Los fantasmas no hablamos entre nosotros. La incomunicación es tan severa como con los vivos.  En cambio, podemos vernos  e intuir nuestros  sentimientos. Quizá por eso no podamos conversar.  Mantenemos los nombres que teníamos mientras vivíamos y el apellido depende de nuestra actitud en el nuevo plano.  Mi nombre es Martín el Impaciente. Sí, ya sé que parece absurdo tener prisas una vez muerto.  Va contra la lógica al no tener ya nada que perder una vez cortado el hilo, pero es que me canso de este  puente de piedra, de las crecidas del Ebro y sus monótonos colores. Me canso de ver tirarse a sus aguas a personas que vi corretear de niños en sus orillas.

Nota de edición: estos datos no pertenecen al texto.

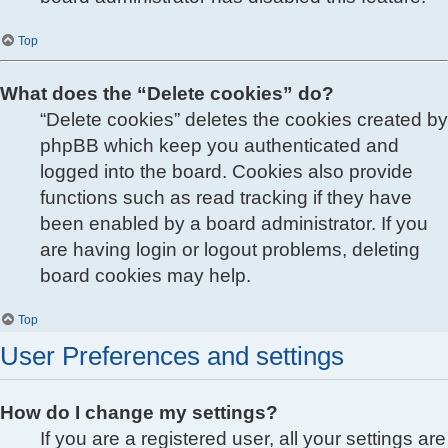
Top
What does the “Delete cookies” do?
“Delete cookies” deletes the cookies created by
phpBB which keep you authenticated and
logged into the board. Cookies also provide
functions such as read tracking if they have
been enabled by a board administrator. If you
are having login or logout problems, deleting
board cookies may help.
Top
User Preferences and settings
How do I change my settings?
If you are a registered user, all your settings are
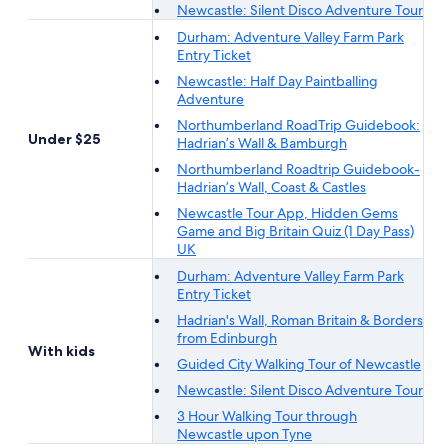
Newcastle: Silent Disco Adventure Tour
Durham: Adventure Valley Farm Park
Entry Ticket
Newcastle: Half Day Paintballing
Adventure
Northumberland RoadTrip Guidebook:
Under $25
Hadrian’s Wall & Bamburgh
Northumberland Roadtrip Guidebook-
Hadrian’s Wall, Coast & Castles
Newcastle Tour App, Hidden Gems
Game and Big Britain Quiz (1 Day Pass)
UK
Durham: Adventure Valley Farm Park
Entry Ticket
Hadrian's Wall, Roman Britain & Borders
from Edinburgh
With kids
Guided City Walking Tour of Newcastle
Newcastle: Silent Disco Adventure Tour
3 Hour Walking Tour through
Newcastle upon Tyne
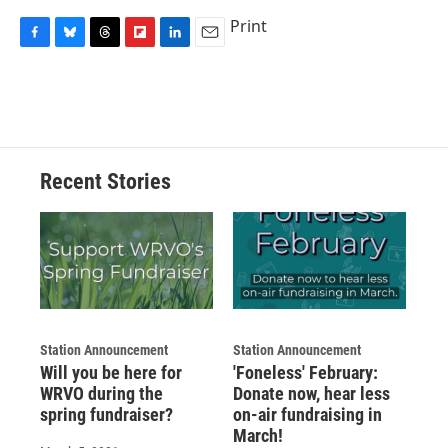
Print
F
B
T
F
L
E
a
l
h
l
i
m
c
u
r
i
n
a
e
e
e
p
k
i
b
s
a
b
e
l
o
k
d
o
d
o
y
s
a
I
Recent Stories
k
r
n
d
Station Announcement
Station Announcement
Will you be here for
'Foneless' February:
WRVO during the
Donate now, hear less
spring fundraiser?
on-air fundraising in
March!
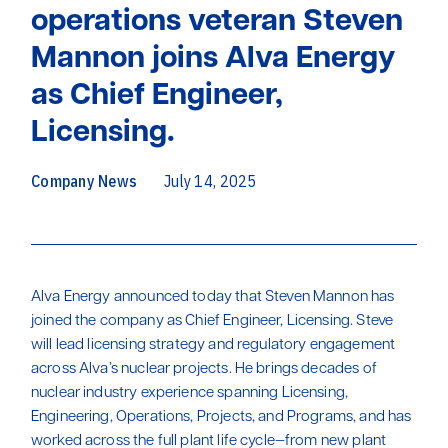
operations veteran Steven
Mannon joins Alva Energy
as Chief Engineer,
Licensing.
Company News
July 14, 2025
Alva Energy announced today that Steven Mannon has
joined the company as Chief Engineer, Licensing. Steve
will lead licensing strategy and regulatory engagement
across Alva’s nuclear projects. He brings decades of
nuclear industry experience spanning Licensing,
Engineering, Operations, Projects, and Programs, and has
worked across the full plant life cycle—from new plant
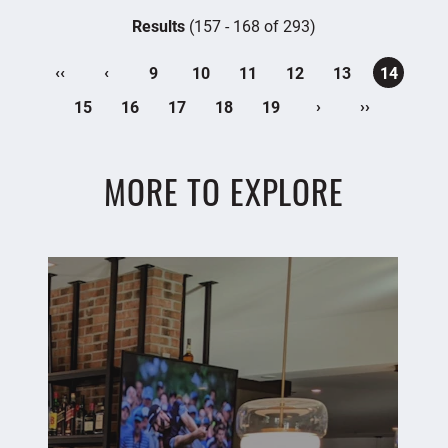
Results
(157 - 168 of 293)
‹‹
‹
9
10
11
12
13
14
›
››
15
16
17
18
19
MORE TO EXPLORE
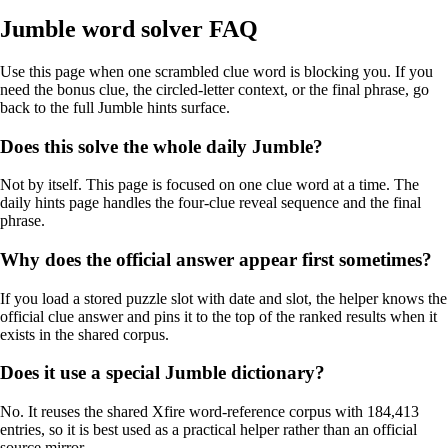
Jumble word solver FAQ
Use this page when one scrambled clue word is blocking you. If you
need the bonus clue, the circled-letter context, or the final phrase, go
back to the full Jumble hints surface.
Does this solve the whole daily Jumble?
Not by itself. This page is focused on one clue word at a time. The
daily hints page handles the four-clue reveal sequence and the final
phrase.
Why does the official answer appear first sometimes?
If you load a stored puzzle slot with date and slot, the helper knows the
official clue answer and pins it to the top of the ranked results when it
exists in the shared corpus.
Does it use a special Jumble dictionary?
No. It reuses the shared Xfire word-reference corpus with 184,413
entries, so it is best used as a practical helper rather than an official
source mirror.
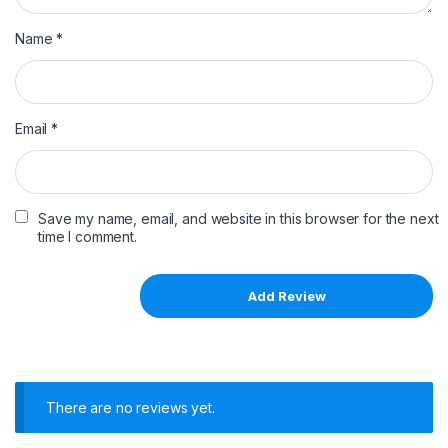
Name
*
Email
*
Save my name, email, and website in this browser for the next
time I comment.
There are no reviews yet.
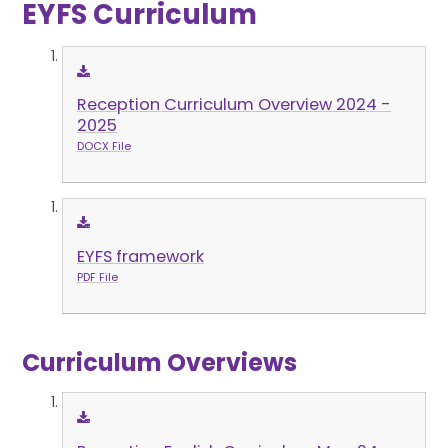
EYFS Curriculum
Reception Curriculum Overview 2024 -
2025
DOCX File
EYFS framework
PDF File
Curriculum Overviews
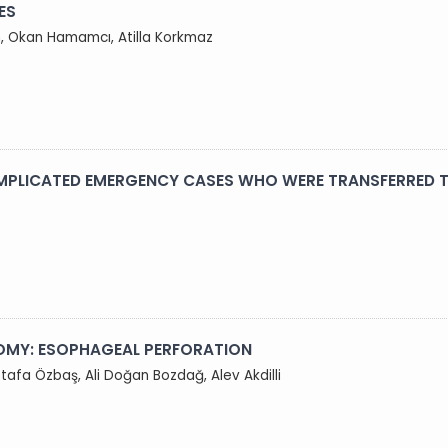
ES
m, Okan Hamamcı, Atilla Korkmaz
OMPLICATED EMERGENCY CASES WHO WERE TRANSFERRED T
OMY: ESOPHAGEAL PERFORATION
tafa Özbaş, Ali Doğan Bozdağ, Alev Akdilli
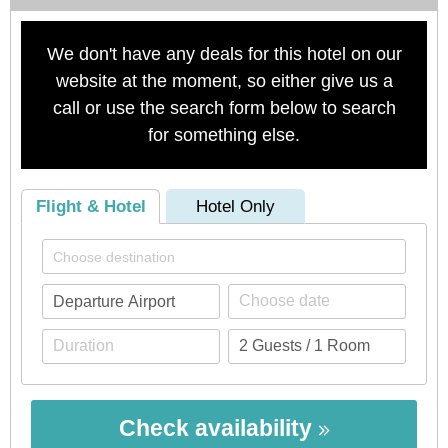
We don't have any deals for this hotel on our
website at the moment, so either give us a
call or use the search form below to search
for something else.
Flight & Hotel
Hotel Only
Check availability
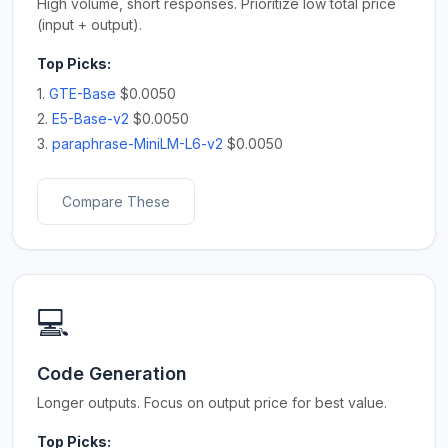
High volume, short responses. Prioritize low total price
(input + output).
Top Picks:
1.
GTE-Base
$0.0050
2.
E5-Base-v2
$0.0050
3.
paraphrase-MiniLM-L6-v2
$0.0050
Compare These
💻
Code Generation
Longer outputs. Focus on output price for best value.
Top Picks:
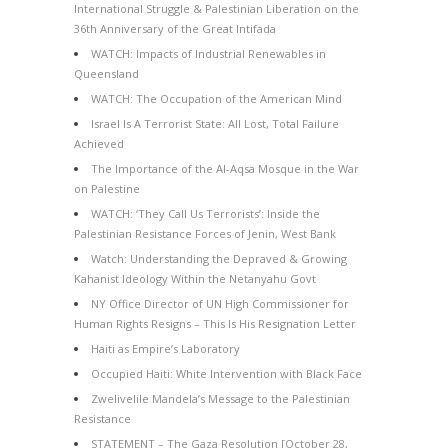
International Struggle & Palestinian Liberation on the
36th Anniversary of the Great Intifada
WATCH: Impacts of Industrial Renewables in
Queensland
WATCH: The Occupation of the American Mind
Israel Is A Terrorist State: All Lost, Total Failure
Achieved
The Importance of the Al-Aqsa Mosque in the War
on Palestine
WATCH: ‘They Call Us Terrorists’: Inside the
Palestinian Resistance Forces of Jenin, West Bank
Watch: Understanding the Depraved & Growing
Kahanist Ideology Within the Netanyahu Govt
NY Office Director of UN High Commissioner for
Human Rights Resigns – This Is His Resignation Letter
Haiti as Empire’s Laboratory
Occupied Haiti: White Intervention with Black Face
Zwelivelile Mandela’s Message to the Palestinian
Resistance
STATEMENT – The Gaza Resolution [October 28,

Desconozco cuanto tiempo me queda todavía antes de abandonar este trance.  Creo que tiene que ver con aprender  una lección. 

La semana pasada nos dejó Juan el Necio. Tengo entendido que llevaba  bajo el puente más de setecientos años, pero nunca le noté ni el más mínimo atisbo de tristeza o  preocupación.  Añadiré  también que le gustaba jugar.  Se sentaba cara a la corriente sobre la pilastra del arco central, seleccionaba con la mirada un tronco a la deriva y  seguía  su transcurso hasta llegar a su altura. Si en ese momento pasaba intacto al otro lado del puente, daba un  brinco de entusiamo.  Si, en cambio, chocaba con la base, se sumía en un enfado tan profundo como inexplicable. A mí me gusta trastear con los anzuelos de los pescadores. Estoy convencido de que los peces sí que pueden vernos. Y, pese a eso, no nos temen. Los fríos días de niebla disfrutamos de la ausencia de los vivos, por lo que estamos autorizados a emitir leves silbidos, golpear la superficie del río, y hacer breves incursiones en la catedral cercana, en la que repostamos arrobas de esperanza, inhaladas junto a incienso y hollín. En una de estas ocasiones, Juan el Necio, imbuido del ambiente de la catedral, comenzó a tañer las campanas desobedeciendo las normas. Ante el revuelo ocasionado en toda la ciudad por semejante suceso, el capellán tuvo que improvisar una explicación, achacándolo a una travesura de la chavalería del barrio. Ante la escasez de sucesos que rompieran con la insufrible monotonía de mi existencia, pacté conmigo mismo que, todos los años en la misma fecha, volvería a la catedral a tocar las campanas, azuzando la superchería de las gentes de la ciudad.

Esta mañana decidí seguir la marcha de un joven árbol que viajaba río abajo girando y saltando a merced de la corriente, hasta frenarse junto a la orilla. Sobre ella charlaban un hombre joven y su hija de corta edad. Demasiada luz en el cielo anunciaba mi próxima marcha del lugar, pero algo me mantenía sujeto al tronco que perseguía hacía unos instantes. Decidí sumergirme en la profundidad de las aguas para protegerme de un sol que no me pertenece. Me encontré con un enorme siluro que me observaba incrédulo. Pareció querer decirme algo cuando, súbitamente, fui catapultado fuera del río por una fuerza extraordinaria y lo último que recuerdo es la mano de la niña acariciándome ante la complacida mirada de su padre.